Monday, November 23, 2009

Heat Sink



There is a whole book to be written on the heat sink and I intend to do that. I've got various portions underway but it will take time.

It will probably be 2 years before the ground in and around the heat sink comes up to temperature.

Here Ben and Kent of dbBrad wrestle the stubborn pex into place at the base of the heat sink, just above the bottom layer of insulation-actually 3 layers of 2" for total of r-30.

Needless to say there is a lot of proprietary information and a few huge unknowns--how well does it work or how much energy does it save and is it cost effective.

To better understand the migration of heat, I've buried 18 sensors which will record temperature, time, and date as well as control values such as ambient temperature both inside and out. I will then be able to compare this to solar production values and local weather data to generate an objective analysis as to the performance of the high mass heat storage system.

It is my hope to show that a little smart planning, a bunch of sand and some solar panels can help heat a house, even in challenging solar heating regions like the pacific north west.

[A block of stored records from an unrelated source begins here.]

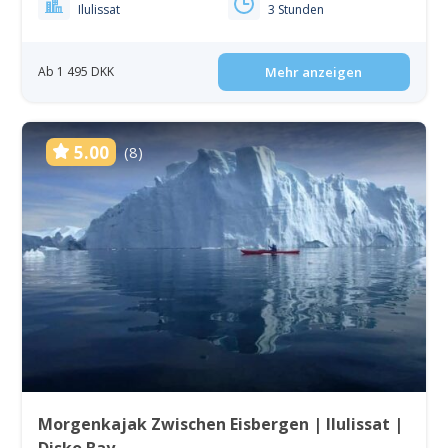
Ilulissat
3 Stunden
Ab 1 495 DKK
Mehr anzeigen
5.00
(8)
Morgenkajak Zwischen Eisbergen | Ilulissat |
Disko Bay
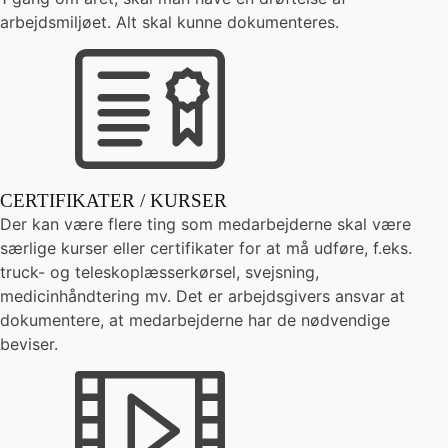
arbejdsmiljøet. Alt skal kunne dokumenteres.
CERTIFIKATER / KURSER
Der kan være flere ting som medarbejderne skal være
særlige kurser eller certifikater for at må udføre, f.eks.
truck- og teleskoplæsserkørsel, svejsning,
medicinhåndtering mv. Det er arbejdsgivers ansvar at
dokumentere, at medarbejderne har de nødvendige
beviser.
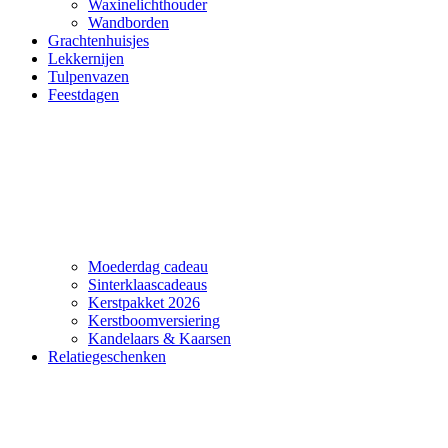
Waxinelichthouder
Wandborden
Grachtenhuisjes
Lekkernijen
Tulpenvazen
Feestdagen
Moederdag cadeau
Sinterklaascadeaus
Kerstpakket 2026
Kerstboomversiering
Kandelaars & Kaarsen
Relatiegeschenken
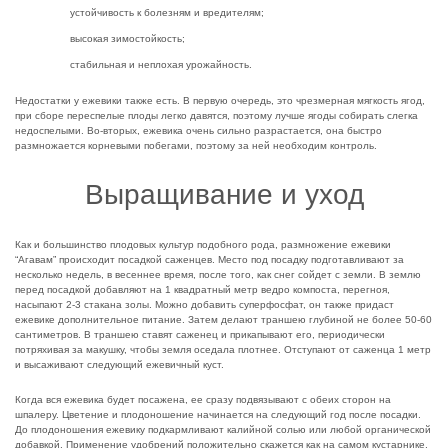
устойчивость к болезням и вредителям;
высокая зимостойкость;
стабильная и неплохая урожайность.
Недостатки у ежевики также есть. В первую очередь, это чрезмерная мягкость ягод,
при сборе переспелые плоды легко давятся, поэтому лучше ягоды собирать слегка
недоспелыми. Во-вторых, ежевика очень сильно разрастается, она быстро
размножается корневыми побегами, поэтому за ней необходим контроль.
Выращивание и уход
Как и большинство плодовых культур подобного рода, размножение ежевики
“Агавам” происходит посадкой саженцев. Место под посадку подготавливают за
несколько недель, в весеннее время, после того, как снег сойдет с земли. В землю
перед посадкой добавляют на 1 квадратный метр ведро компоста, перегноя,
насыпают 2-3 стакана золы. Можно добавить суперфосфат, он также придаст
ежевике дополнительное питание. Затем делают траншею глубиной не более 50-60
сантиметров. В траншею ставят саженец и прикапывают его, периодически
потряхивая за макушку, чтобы земля оседала плотнее. Отступают от саженца 1 метр
и высаживают следующий ежевичный куст.
Когда вся ежевика будет посажена, ее сразу подвязывают с обеих сторон на
шпалеру. Цветение и плодоношение начинается на следующий год после посадки.
До плодоношения ежевику подкармливают калийной солью или любой органической
добавкой. Применение удобрений положительно скажется как на самом кустарнике,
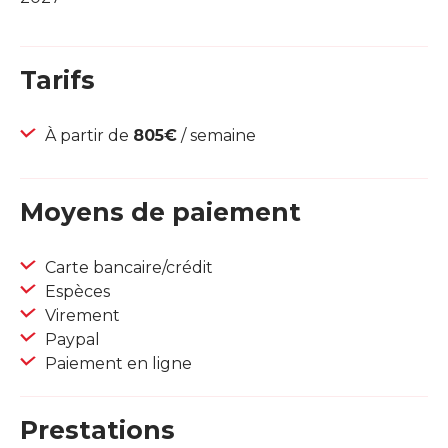
Tarifs
À partir de
805€
/ semaine
Moyens de paiement
Carte bancaire/crédit
Espèces
Virement
Paypal
Paiement en ligne
Prestations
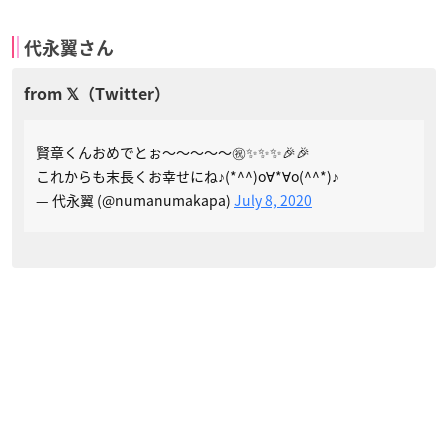
代永翼さん
賢章くんおめでとぉ〜〜〜〜〜㊗️✨✨✨🎉🎉
これからも末長くお幸せにね♪(*^^)o∀*∀o(^^*)♪
— 代永翼 (@numanumakapa)
July 8, 2020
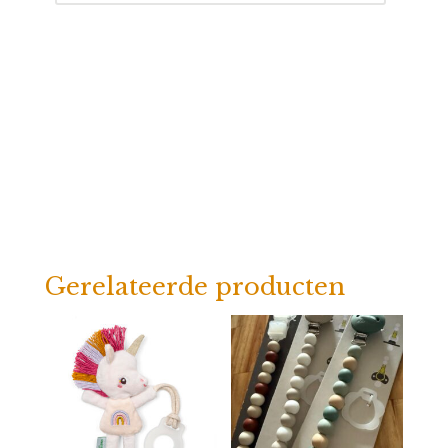
Gerelateerde producten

The heat sink is not heated directly. The solar system was sized to accommodate heat and DHW (Domestic Hot Water) at spring and fall equinox. Collector tilt is optimized for this period.

Even so, I have a massive heat surplus in the summer and the 200k pounds of thermal mass will be heated with the surplus, only after my primary holding tank is at temperature during the non-heating season. We also have hydronic heaters so when there is solar energy available, the heaters will use this first. This is the 'primary' heat source, per WEC (Washington State Energy Code)

The catch is that my sand can only hold 10-20 million btu's and it's loosing heat all day, every day, all year long. An interesting thing here is that bigger houses have a smaller perimeter to area ratio and can hold more sand which makes them better candidates for high mass heat storage systems.

In the above picture, Ben is over at what we call the Bouquet, a lovely arrangement of tubes, hoses, pipes and wires. Anderson Electrical and Brad are placing the direct burial stainless steel sensors and mapping their exact location. Below are shots showing wing insulation, thermal breaks and the table vaults for the main living.

Heat loss is a function of insulation (resistance to heat transfer), DeltaT or change in temperature, Area of skin and Time. The equation is UA(delta)T . You would use this to calculate heat loss through your envelope in order to size a furnace for the coldest day of the year. Predicting heat loss and gain for a solar house is a bit more complicated. Predicting the movement of heat through a bed of sand, across different mediums over the course of a year is unrealistic. Somehow my dad, Barry Hankins, did it.

Doing transient heat analysis we were able to look at how the earth around the heat sink would heat up and how long it would take for a given constant temperature in the bottom of the heat sink to exceed a maximum value at the slab. (over heating is an issue which I've also solved with a heat dump dump--at Fredley's the outside slab shunts heat which in late summer will make for extended outdoor use)

As a result of studying the transfer of heat (simulating the migration of heat and varying conductive values, temperatures, and time) and looking to optimize retention and increase performance, we installed perimeter insulation (I call it wing insulation) just under the surface and used it also as a water deflector/collector.

In these pictures you can see that the slab has no insulation (should be under the re-bar) but the entry slab, covered slab and perimeter earth do.


In this case, the surplus heat we dump into the bottom will take almost 2 months to get to the slab. Projections suggest we'll be able to maintain the slab over the heat sink at about 65 degrees not dropping below 60 by spring.

But this won't heat the house when it's freezing out. What it does I refer to as thermal ballast. It provides temperature stability. The house may not stay totally warm, but it will never get cold. Ever.

It's working already and the vacuum tubes weren't hooked up this summer and so far there has been no heat added to the heat sink actively, only passively by direct solar gain this summer. At the middle of last winter the slab and concrete underneath were at 44 degrees. At the end of summer the slab was at 65 degrees. It is currently as 60 degrees. I expect going into next winter to have the slab around 75 degrees.